- **YOUR TASK**
If a line of the records contains the word "Stiebel", list it.

(Transcribed page contents)
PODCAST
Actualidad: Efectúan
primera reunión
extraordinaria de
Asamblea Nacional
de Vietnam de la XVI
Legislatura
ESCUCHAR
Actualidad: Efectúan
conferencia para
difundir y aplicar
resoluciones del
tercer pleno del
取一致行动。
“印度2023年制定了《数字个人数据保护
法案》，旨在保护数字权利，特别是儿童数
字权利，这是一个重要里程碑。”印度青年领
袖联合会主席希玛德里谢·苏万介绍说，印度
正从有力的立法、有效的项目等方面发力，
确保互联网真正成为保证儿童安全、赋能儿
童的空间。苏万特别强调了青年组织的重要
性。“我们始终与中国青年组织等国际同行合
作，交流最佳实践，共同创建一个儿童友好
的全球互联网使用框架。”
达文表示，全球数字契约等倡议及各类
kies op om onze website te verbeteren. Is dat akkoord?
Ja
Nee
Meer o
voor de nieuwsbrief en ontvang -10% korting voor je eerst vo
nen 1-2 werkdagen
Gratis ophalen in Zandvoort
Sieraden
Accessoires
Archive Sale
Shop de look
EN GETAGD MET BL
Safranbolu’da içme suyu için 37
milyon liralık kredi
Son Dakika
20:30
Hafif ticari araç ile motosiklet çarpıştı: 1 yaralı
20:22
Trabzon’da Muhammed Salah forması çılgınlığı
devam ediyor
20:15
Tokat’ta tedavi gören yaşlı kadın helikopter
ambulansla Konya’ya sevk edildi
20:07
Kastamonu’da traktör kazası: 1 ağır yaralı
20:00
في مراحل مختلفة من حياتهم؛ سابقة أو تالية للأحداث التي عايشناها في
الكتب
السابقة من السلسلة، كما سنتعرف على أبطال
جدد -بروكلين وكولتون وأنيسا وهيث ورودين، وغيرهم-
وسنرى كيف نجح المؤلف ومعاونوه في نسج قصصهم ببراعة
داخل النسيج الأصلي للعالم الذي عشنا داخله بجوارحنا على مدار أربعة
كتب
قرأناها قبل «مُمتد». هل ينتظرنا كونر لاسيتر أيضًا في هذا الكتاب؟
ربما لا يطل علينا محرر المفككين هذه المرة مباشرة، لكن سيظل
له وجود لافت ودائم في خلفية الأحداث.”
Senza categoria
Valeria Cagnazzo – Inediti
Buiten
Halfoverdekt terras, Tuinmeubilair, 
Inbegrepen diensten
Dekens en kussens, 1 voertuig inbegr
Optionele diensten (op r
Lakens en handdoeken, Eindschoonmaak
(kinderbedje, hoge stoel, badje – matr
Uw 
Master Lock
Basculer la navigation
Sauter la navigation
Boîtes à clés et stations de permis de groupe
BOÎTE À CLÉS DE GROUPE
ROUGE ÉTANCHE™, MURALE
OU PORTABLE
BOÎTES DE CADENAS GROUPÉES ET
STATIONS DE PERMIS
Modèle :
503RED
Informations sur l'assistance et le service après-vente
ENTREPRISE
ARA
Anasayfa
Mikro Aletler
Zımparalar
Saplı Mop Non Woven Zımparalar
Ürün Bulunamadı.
--
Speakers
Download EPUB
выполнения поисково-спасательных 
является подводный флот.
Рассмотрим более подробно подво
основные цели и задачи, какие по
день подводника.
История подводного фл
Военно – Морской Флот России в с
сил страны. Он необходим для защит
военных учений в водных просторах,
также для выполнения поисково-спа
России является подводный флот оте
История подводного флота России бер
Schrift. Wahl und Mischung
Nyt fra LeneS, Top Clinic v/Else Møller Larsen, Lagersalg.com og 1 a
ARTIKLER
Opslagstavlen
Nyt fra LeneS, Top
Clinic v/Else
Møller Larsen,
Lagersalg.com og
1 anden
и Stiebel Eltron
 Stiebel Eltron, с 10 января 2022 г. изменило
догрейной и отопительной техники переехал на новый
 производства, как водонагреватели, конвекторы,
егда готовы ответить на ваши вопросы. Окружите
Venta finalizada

- **YOUR SOLUTION**
и Stiebel Eltron
 Stiebel Eltron, с 10 января 2022 г. изменило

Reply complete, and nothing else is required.